Active Area 3.65" x 5" 
wie groß ist das?????  
reichen die pressurelevels aus?
kann ich das irgendwo für weniger als 99$ kaufen? wenn ja: wo?


----------



## Sovok (13. Dezember 2001)

184 DM hier

wie groß das is? recht klein
schau dir das bild auf der page an
stift und maus ham normalgröße

die druckstufen reichen

und fragen wie: "was is das beste" kann man sich sparen

isses wacom dann isses guuut =)


----------



## sam (13. Dezember 2001)

@sovok: thx...jetzt gehts noch um die größe....kann einer zoll in cm umwandeln?  

3.65" x 5"

edit: Aktive Fläche: 127,6 x 92,8 mm! das is doch zu klein oder?


----------



## Sovok (13. Dezember 2001)

is ne frage des geldes

A3 is besser als keins =)


----------



## sam (13. Dezember 2001)

> is ne frage des geldes
> 
> A3 is besser als keins =)



ne mal im ernst: ich suche eins für 250-300DM das sollte schon A5 oder A4 (für den preis also eher A5) sein......aber z.B. bei Evita sehe ich entweder die "billigteile" für 160 oder die saugeilen für >1500.....gibts denn nicht was zwischendrin?????


----------



## Sovok (13. Dezember 2001)

du bisch luschtig
n A5 Wacom für 300 lol 
wenn du eins findest sag mir bescheid

wacom is nunmal höchste qualität
ich kenn 2 firmen da wird heut noch mit fast 10 jahre alten wacom A1-A3 tabletts gearbeitet
und die funzen immernoch einwandfrei


----------



## sam (13. Dezember 2001)

hab ich auch scho gesehen   

andere firma?


----------



## JuRrAsStOiL (13. Dezember 2001)

*
AAAAAAAAAAAAAAAAAAAAAAAAAAAAAAAAAAAAAAAAAA
AAAAAAAAAAAAAAAAAAAAAAAAAAAAAAAAAAAAAAAAAA
AAAAAAAAAAAAAAAAAAAAAAAAAAAAAAAAAAAAAAAAAA
HHHHHHHHHHHHHHHHHHHHHHHHHHHHHHHHHHHHHH
HHHHHHHHHHHHHHHHHHHHHHHHHHHHHHHHHHHHHH
HHHHHHHHHHHHHHHHHHHHHHHHHHHHHHHHHHHHHH
!!!!!!!!!!!!!!!!!!!!!!!!!!!!!!!!!!!!!!!!!!!!!!!!!!!!!!!!!!!!!!!!!!!!!!
!!!!!!!!!!!!!!!!!!!!!!!!!!!!!!!!!!!!!!!!!!!!!!!!!!!!!!!!!!!!!!!!!!!!!!
!!!!!!!!!!!!!!!!!!!!!!!!!!!!!!!!!!!!!!!!!!!!!!!!!!!!!!!!!!!!!!!!!!!!!!
*

<small>ok jetzt mal ganz langsam...
Welche Hersteller von Grafik-Tabletts gibt es
noch? wie sind die Preise?
(Ich denke das für einen Laien wie mich keine
512 Druckstufen von Nöten sind!)</small>

Vielen Dank im Voraus


----------



## Sovok (14. Dezember 2001)

andererseits isses vielleicht bessa sich gleich an die arbeit mit druckstufen zu gewöhnen

wennde andere marken sehn willst geh auf ebay.de und gib grafiktablett ein


----------



## pong (14. Dezember 2001)

gehe mal auf 
http://www.pearl.de

dann kommst du in den shop und musst dich durchklicken im
linken Menü

Hardware,....
   Eingabegeräte,....
      Touchpads,
       Grafiktabletts &
       Digitizer...

check ma, da gibts auch noch welche ... auch mit 512 druckstufen fuer schmales ...


----------



## kartoon (15. Dezember 2001)

ich hatte mal das scheiss AIPTEK 6000 U ........ war der totale müll....... emphele ich keinem ......

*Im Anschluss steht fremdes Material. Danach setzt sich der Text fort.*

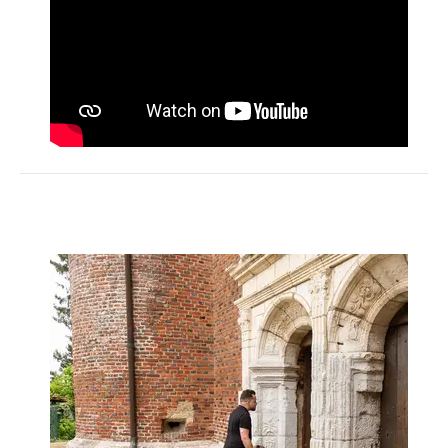
Activités
Restauration
HÉBERGEMENT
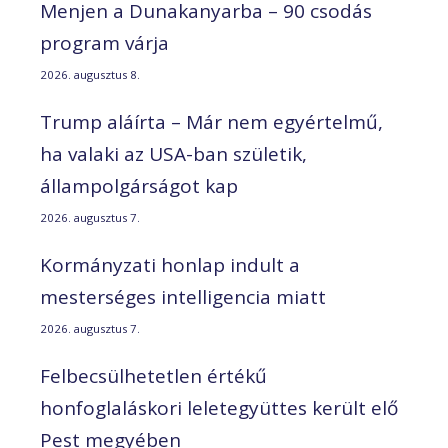
Menjen a Dunakanyarba – 90 csodás
program várja
2026. augusztus 8.
Trump aláírta – Már nem egyértelmű,
ha valaki az USA-ban születik,
állampolgárságot kap
2026. augusztus 7.
Kormányzati honlap indult a
mesterséges intelligencia miatt
2026. augusztus 7.
Felbecsülhetetlen értékű
honfoglaláskori leletegyüttes került elő
Pest megyében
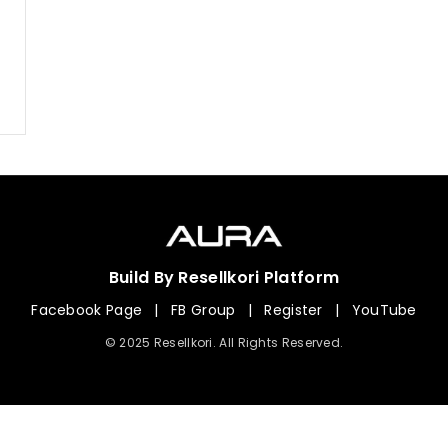
Build By Resellkori Platform
Facebook Page
|
FB Group
|
Register
|
YouTube
© 2025 Resellkori. All Rights Reserved.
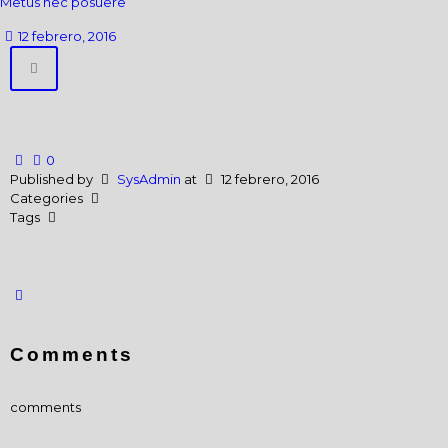
Metus nec posuere
12 febrero, 2016
0
Published by
SysAdmin
at
12 febrero, 2016
Categories
Tags
Comments
comments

jetzt hab ich mir ein WACOM INTUOS A4 Oversize ersteigert ....... kommt am montag an ........


EDIT : 550 dm


----------



## NocTurN (15. Dezember 2001)

Also ich würd auf jedenfall nichtt so ein NoName GRafiktablett kaufen,
die Taugen in den meisten fällen garnichts.

Wacom kann ich nur empfehlen. Ich habe die DIN A4 Version.
Ein bekannter von mir hatte einmal ein DIN A5 NoName board, da ist
ihm eine 1 Liter Wasserflasche Draufgefallen (aus 10 cm höhe), da war
das ding hinüber. Das Wacom hält schon einiges aus, auch wenn dann mal ein wütender unkontrollierter Faustschlag auf dem Tablett landet  , macht das dem Ding nichts.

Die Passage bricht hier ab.